Stored data entries
+++
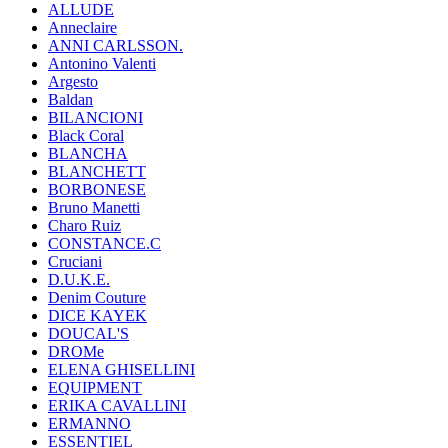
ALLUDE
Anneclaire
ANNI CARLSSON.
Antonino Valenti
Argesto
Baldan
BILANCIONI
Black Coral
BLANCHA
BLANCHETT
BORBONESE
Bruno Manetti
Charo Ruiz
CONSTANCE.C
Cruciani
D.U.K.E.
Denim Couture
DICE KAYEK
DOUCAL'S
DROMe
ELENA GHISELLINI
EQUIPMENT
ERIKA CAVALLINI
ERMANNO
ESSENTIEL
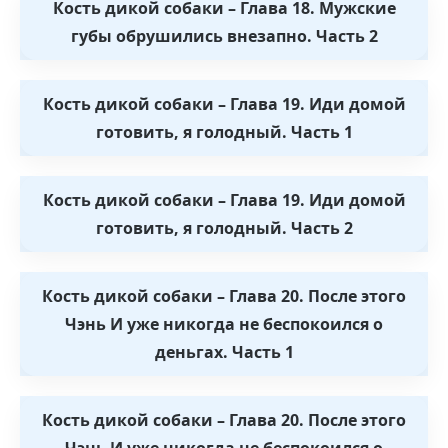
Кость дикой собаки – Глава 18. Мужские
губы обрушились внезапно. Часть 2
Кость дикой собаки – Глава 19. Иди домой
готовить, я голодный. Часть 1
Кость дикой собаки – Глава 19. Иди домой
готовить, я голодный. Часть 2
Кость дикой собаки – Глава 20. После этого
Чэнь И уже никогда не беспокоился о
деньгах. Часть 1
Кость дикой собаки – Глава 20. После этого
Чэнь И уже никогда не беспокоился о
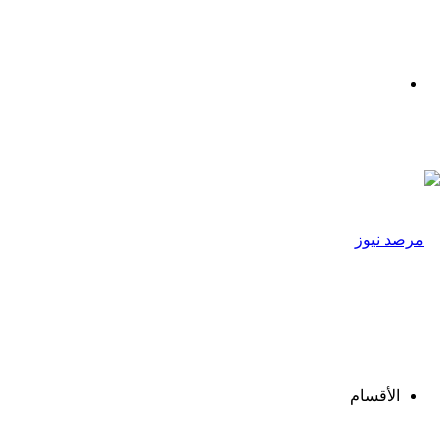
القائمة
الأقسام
+++
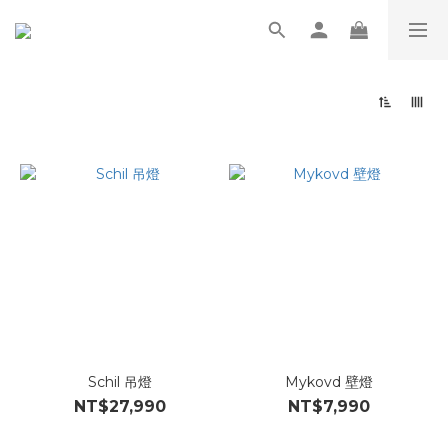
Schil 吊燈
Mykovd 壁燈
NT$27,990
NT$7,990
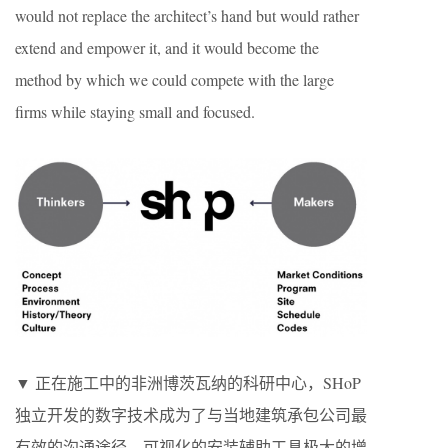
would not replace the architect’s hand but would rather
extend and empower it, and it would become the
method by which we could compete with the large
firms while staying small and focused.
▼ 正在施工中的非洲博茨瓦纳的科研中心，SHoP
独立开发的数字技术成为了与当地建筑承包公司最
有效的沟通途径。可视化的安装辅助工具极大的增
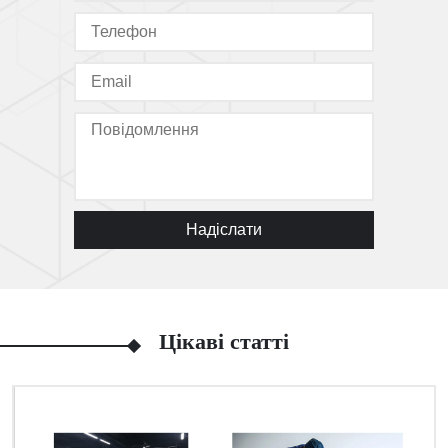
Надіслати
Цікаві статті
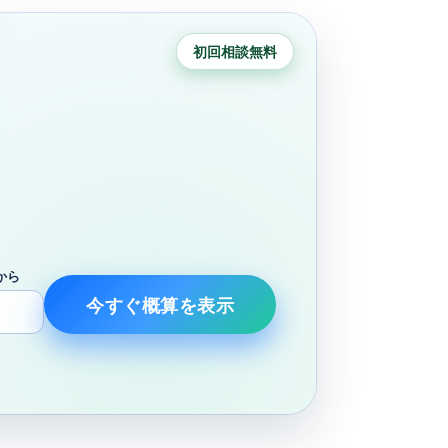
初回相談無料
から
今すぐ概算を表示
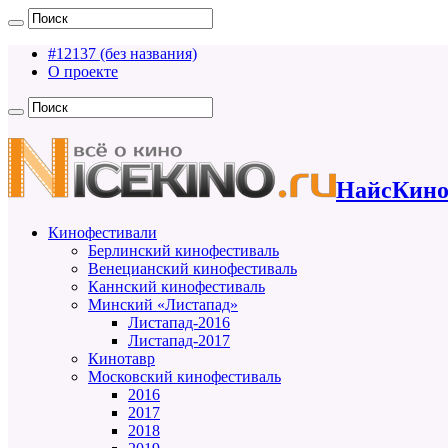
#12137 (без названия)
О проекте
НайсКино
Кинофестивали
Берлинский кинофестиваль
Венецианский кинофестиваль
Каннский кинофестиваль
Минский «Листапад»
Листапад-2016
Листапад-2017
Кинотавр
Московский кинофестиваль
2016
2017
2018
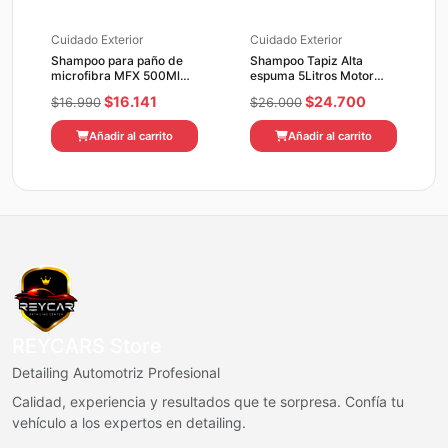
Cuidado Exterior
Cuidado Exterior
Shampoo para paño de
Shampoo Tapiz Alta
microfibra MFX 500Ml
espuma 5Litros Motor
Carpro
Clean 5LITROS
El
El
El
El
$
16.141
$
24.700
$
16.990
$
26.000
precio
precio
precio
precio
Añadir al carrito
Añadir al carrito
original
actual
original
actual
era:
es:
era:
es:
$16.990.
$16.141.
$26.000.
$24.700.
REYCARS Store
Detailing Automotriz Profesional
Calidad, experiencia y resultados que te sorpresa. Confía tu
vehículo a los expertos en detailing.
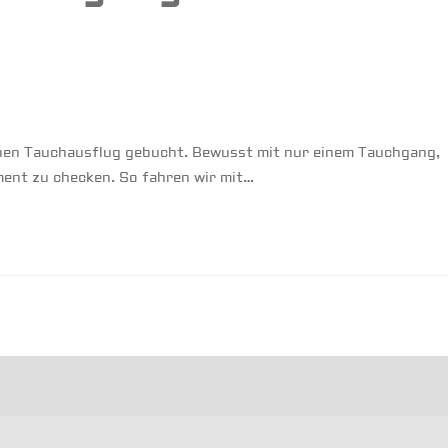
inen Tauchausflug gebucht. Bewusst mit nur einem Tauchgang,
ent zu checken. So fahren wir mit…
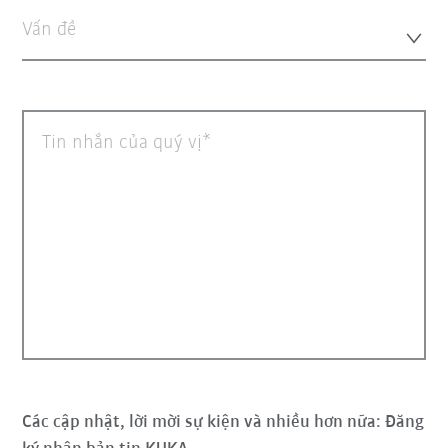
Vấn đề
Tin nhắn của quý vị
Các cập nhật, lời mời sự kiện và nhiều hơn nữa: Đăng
+++
### What the task requires:
Search the entries above for the string "готовить", and report each line where it occurs.

### Written answer:
готовить, я голодный. Часть 1
готовить, я голодный. Часть 2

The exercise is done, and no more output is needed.